Das bestätigt auch Brigitte Kuttner-Raaz, als Unternehmensberaterin mit dem Schwerpunkt Pferdewirtschaft sind solche Kalkulationen ihr tägliches Brot: Schulbetriebe sind in der ökonomischen Hierarchie der Pferdebetriebe die Schlusslichter. „Am Pferd verdient man immer dann, wenn man es nicht selbst hält. Und in der Gruppe der Pferdehalter, die meist nichts oder sehr wenig verdienen, ist der Schulbetrieb – wirtschaftlich betrachtet – das Unattraktivste.“
Bei ihren Beratungen geht es daher meist darum, auszurechnen, wie viel der Pferdesportunterricht zur Kostendeckung beiträgt – und wie viel zugeschossen werden muss. Aus anderen Einkommensquellen, aus Erbschaften, Sponsoring …

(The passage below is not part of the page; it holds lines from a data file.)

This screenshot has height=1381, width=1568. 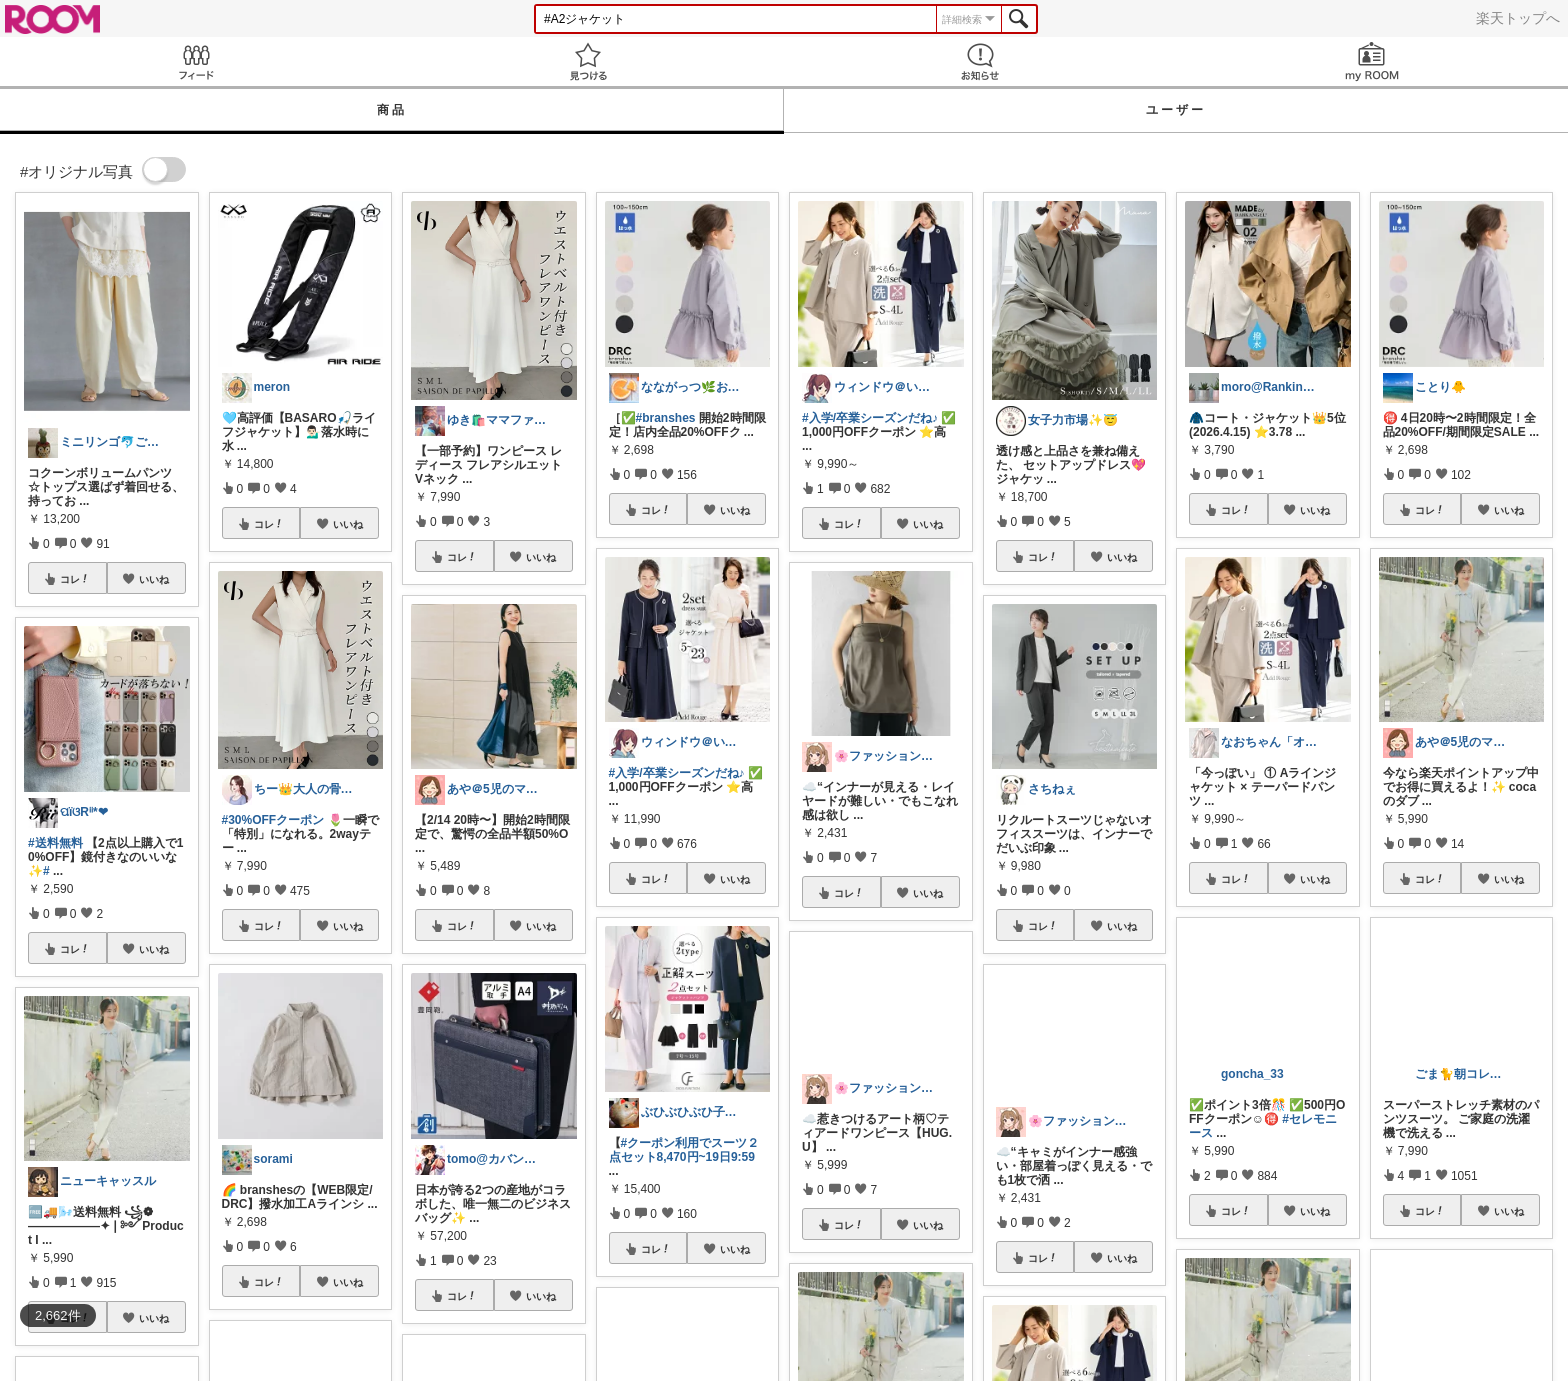 I want to click on #クーポン利用でスーツ２点セット8,470円~19日9:59, so click(x=684, y=1150). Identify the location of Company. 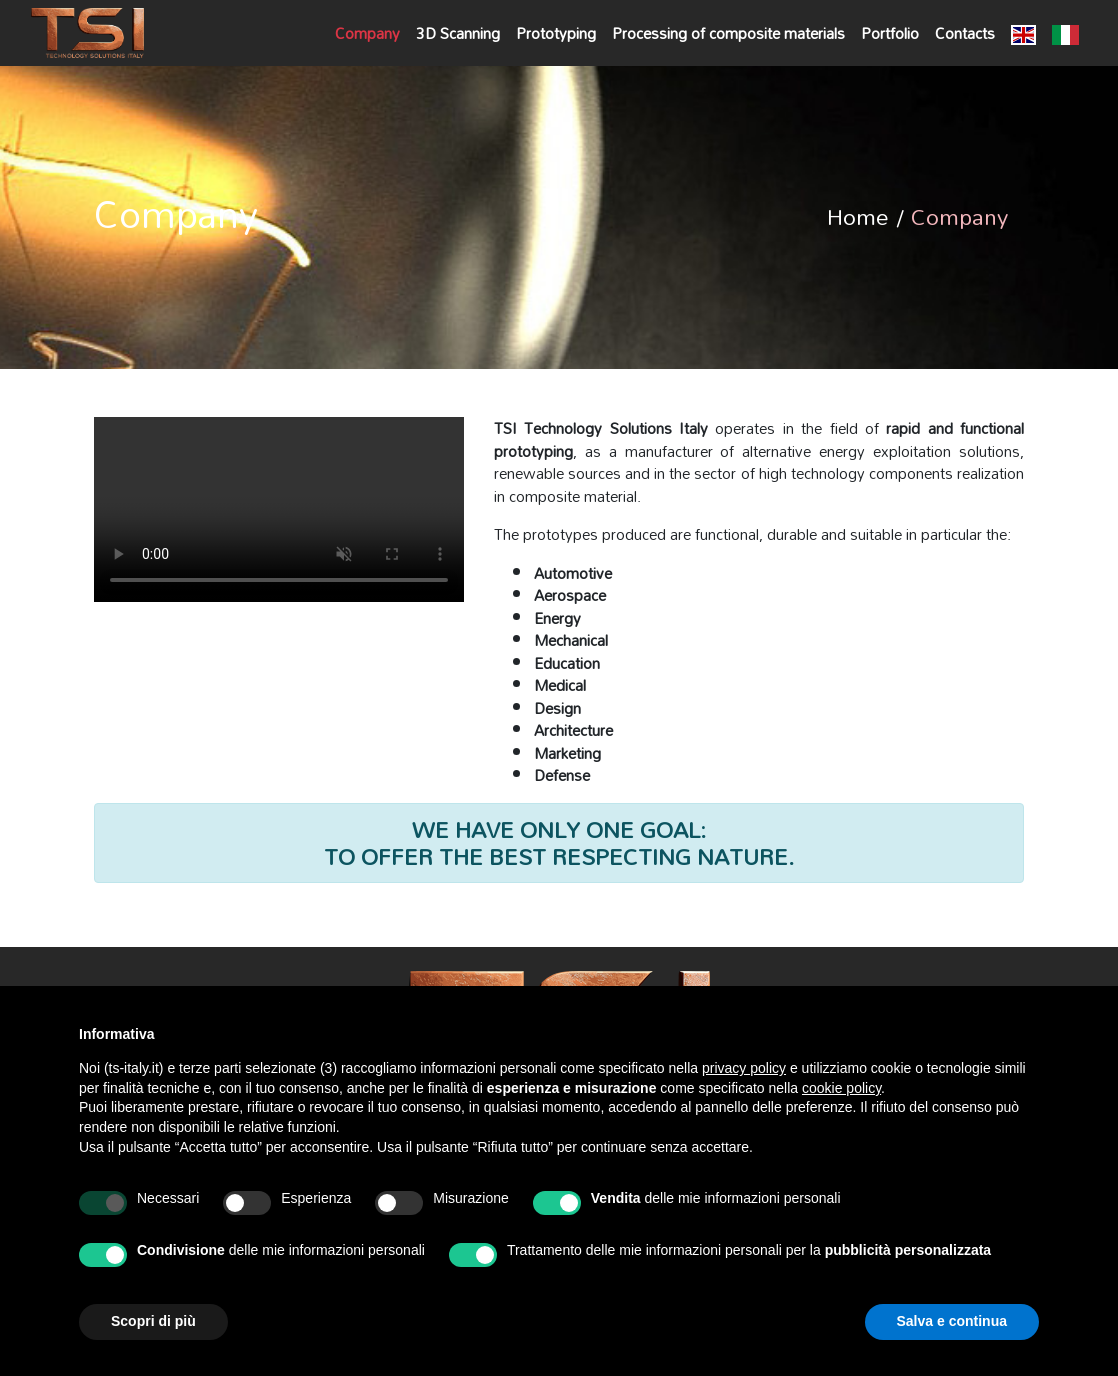
(367, 33).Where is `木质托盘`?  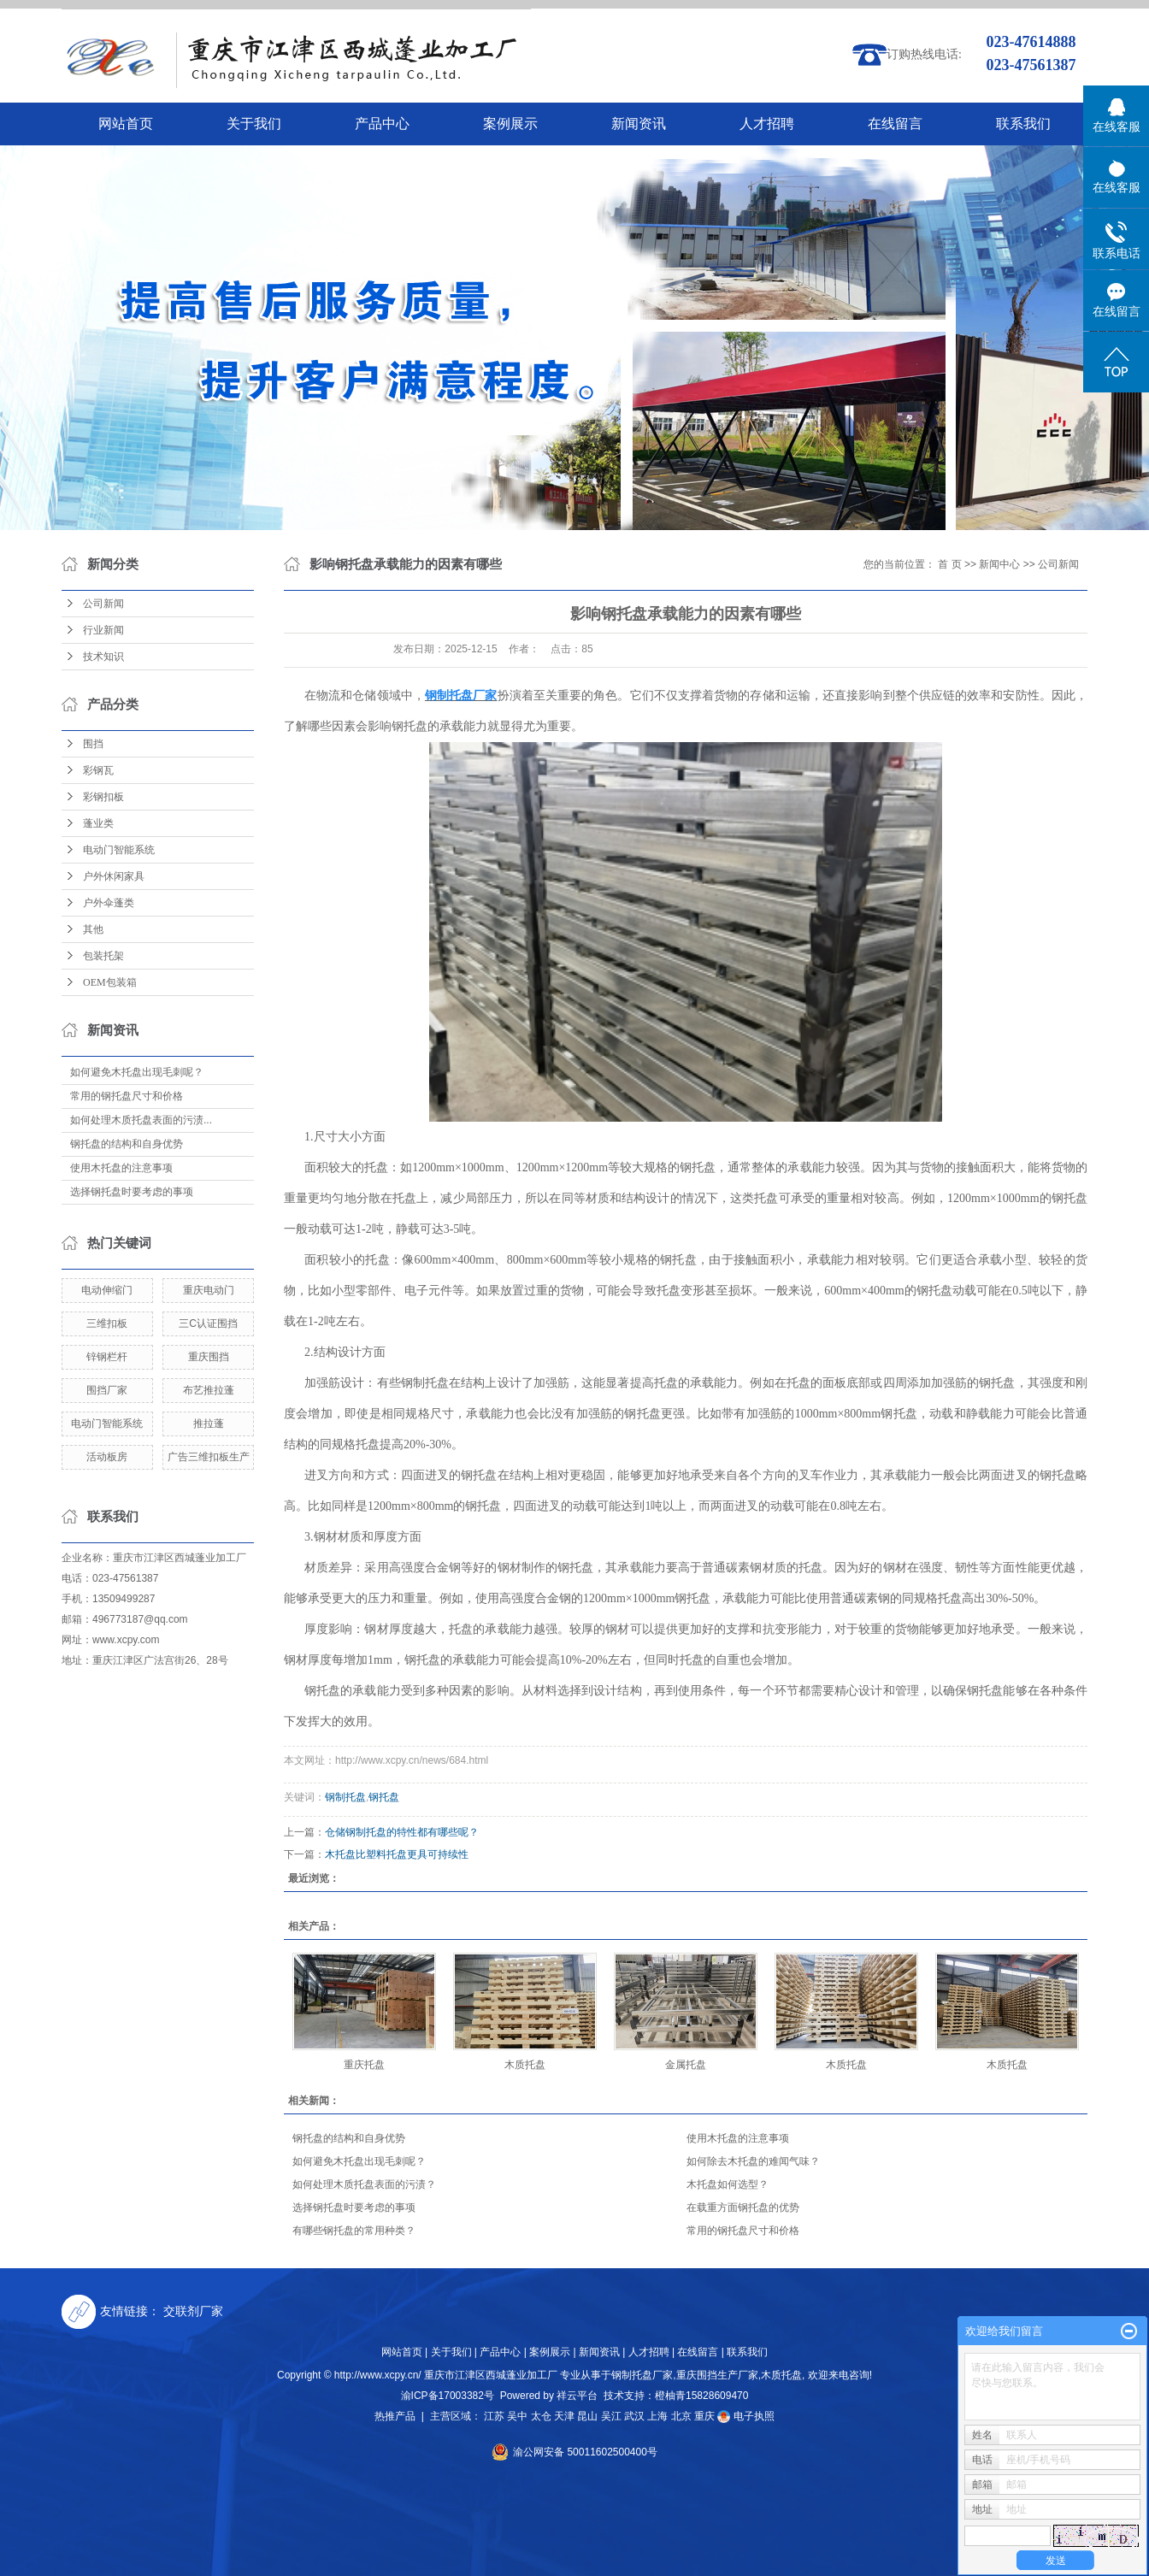 木质托盘 is located at coordinates (524, 2065).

Es ist nämlich nicht nur eine Frage des Marktes, sondern vielfach auch einer schlampigen bis nicht vorhandenen Kalkulation geschuldet, dass Reitstunden zu Dumpingpreisen angeboten werden. Kuttner-Raaz: „Die wenigsten haben ihren Preis selber durchkalkuliert, sondern den vom Nachbarn oder vom nächsten vergleichbaren Betrieb übernommen, der das aber blöderweise auch nicht kalkuliert hat. Bei 250 Jahres-Stunden pro Pferd kann man Reitstunden unter 35 Euro nicht einmal kostendeckend anbieten. Einkommensteuer ist in der Branche kein Thema, weil Reitschulbetreiber selten Gewinne erzielen.“
Auf dem Sektor der Reitschulen gilt somit schon als erfolgreich, wer seine Ausgaben hereinbekommt. Und viele haben nicht einmal diesen Anspruch. „Betriebe mit mehreren Einkommenszweigen sehen den Unterricht überwiegend als Marketingmaßnahme: Die Kinder von heute sind vielleicht die Einsteller von morgen – und insofern investieren sie gerne in ihre drei Schulpferde.“
Ausgebucht und ausgebeutet
Wer aber weder quersubventionieren kann noch den Schulbetrieb unter dem Aspekt des Heranzüchtens zukünftiger Einsteller betreibt, hat ein hartes Brot. Theres Huber, Pferdewirtschaftsmeisterin, Reitinstruktorin und Centered Riding Instructor Level I, betreibt das Königmairgut im oberösterreichischen Gaspoltshofen seit 2003, die Erteilung von Reitunterricht als neue Selbstständige ist in eine Landwirtschaft integriert, von jedem Euro, den sie einnimmt, sind also 16,67 % USt abzuführen. 14 Schulpferde sind zu ernähren und zu umsorgen, dazu kommen zwei Zuchtstuten und zwei Jungpferde, pro Pferd fallen im Schnitt 3500 Euro Fixkosten im Jahr an. Die AFA (Aufwendung für Abschreibung) ist ebenfalls hoch, es gibt eine relativ neue Reithalle – das muss alles erst einmal verdient werden. Mit 25 Euro für eine Kinderreitstunde (Zehnerblock: 220 Euro) und 28 Euro für eine Erwachseneneinheit (Zehnerblock: 250 Euro) muss sie schon eine Weile arbeiten, um auf gleich zu kommen. 55 Wochenstunden sind üblich, im Sommer mehr. Bei der Stallarbeit hilft eine geringfügig Beschäftigte, die Landwirtschaft, die in guten Jahren das Heu und ein bisschen Hafer für die Pferde abwirft, schupft ihr Mann, der im Hauptberuf bei der Gemeinde angestellt ist. Als gelernter Tischler kann er auch im Stall viele handwerkliche Arbeiten übernehmen.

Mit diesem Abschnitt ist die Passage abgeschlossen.